Valilik açıklamasında seken kurşun isabet etmiş demişti. Ateş açılan aracı görüp görmediğine ilişkin soruya muhtar Tosun, "evet gördüm. Camlarda kırık yoktu. Arka taraf ve alt kısımda kurşun delikleri vardı" dedi. "Araca direk mi ateş açıldı, yoksa havaya mı ateş açıldı" sorusuna Tosun, "17 kişi yaralanmış. Bunlar nasıl yaralanıyor? Bunların hepsi arabadaydı. Bakın yaklaşık 50 kişiyi arabanın içine sıkıştırmışlar. Üst üsteydiler hepsi. Demek ki araca ateş açılmış ki bu kadar insan yaralanmış" diye konuştu.
‘MİNÜBÜSTEN İNENLERE DE ATEŞ AÇILMIŞ’
Aralarında Serhat Göç Araştırma Derneği, İHD ve ÖHD’den bir heyet olayın yaşandığı mahalleye giderek incelemelerde bulundu.
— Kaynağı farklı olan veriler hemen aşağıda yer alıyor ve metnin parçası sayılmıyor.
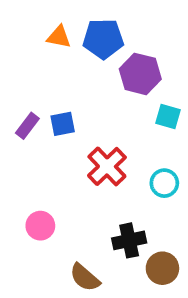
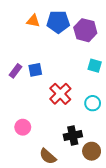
purple hexagon: (140, 74) -> (85, 30), moved

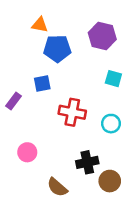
blue pentagon: (58, 22) -> (57, 49), moved
purple rectangle: (15, 71) -> (14, 101), moved
red cross: (60, 94) -> (72, 112), turned -35

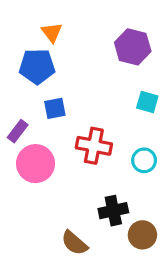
orange triangle: (40, 25) -> (52, 32), turned 42
blue pentagon: (57, 49) -> (37, 66), moved
pink circle: (27, 152) -> (36, 164), moved, size x1.5

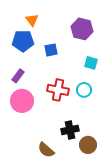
blue square: (55, 108) -> (51, 50), moved
purple rectangle: (18, 131) -> (18, 76), moved
cyan circle: (144, 160) -> (84, 90), moved

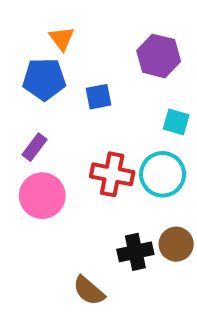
cyan circle: (84, 90) -> (163, 174), size x1.5
brown circle: (88, 145) -> (176, 244), moved

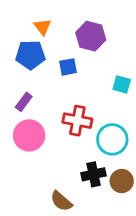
purple hexagon: (159, 56) -> (91, 36), moved
cyan circle: (163, 174) -> (112, 139), moved
brown circle: (176, 244) -> (122, 181), moved

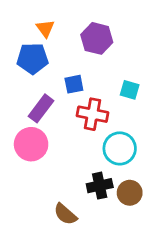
blue square: (68, 67) -> (74, 84), moved
purple rectangle: (24, 102) -> (41, 108), moved, size x1.4
red cross: (77, 121) -> (93, 114), moved

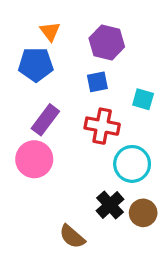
blue square: (74, 84) -> (97, 82), moved
black cross: (100, 186) -> (110, 205), turned -30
Görgü tanıkları ile görüşen heyet, ihalelere ilişkin rapor hazırlayacak. Heyette yer alan Serhat Göç Araştırma Derneği Eş Başkanı Gülşen Kurt, görgü tanıklarının anlatımının valilik açıklamasını çürüttüğüne dikkat çekti. Valiliğin "tekerleklere ateş açılmış, oradan seken kurşundan kaynaklı ölümün meydana geldiği" yönünde açıklama yaptığını hatırlatan Kurt, "Oysa görgü tanıkları olayın böyle olmadığını anlattı. Görgü tanıklarının anlatımına göre, minibüse köyün karakolundan ‘durun’ çağrısı yapılıyor. Göçmen mültecileri taşıdıklarından dolayı araba durmuyor. O sırada da ateş açmışlar" diye anlattı.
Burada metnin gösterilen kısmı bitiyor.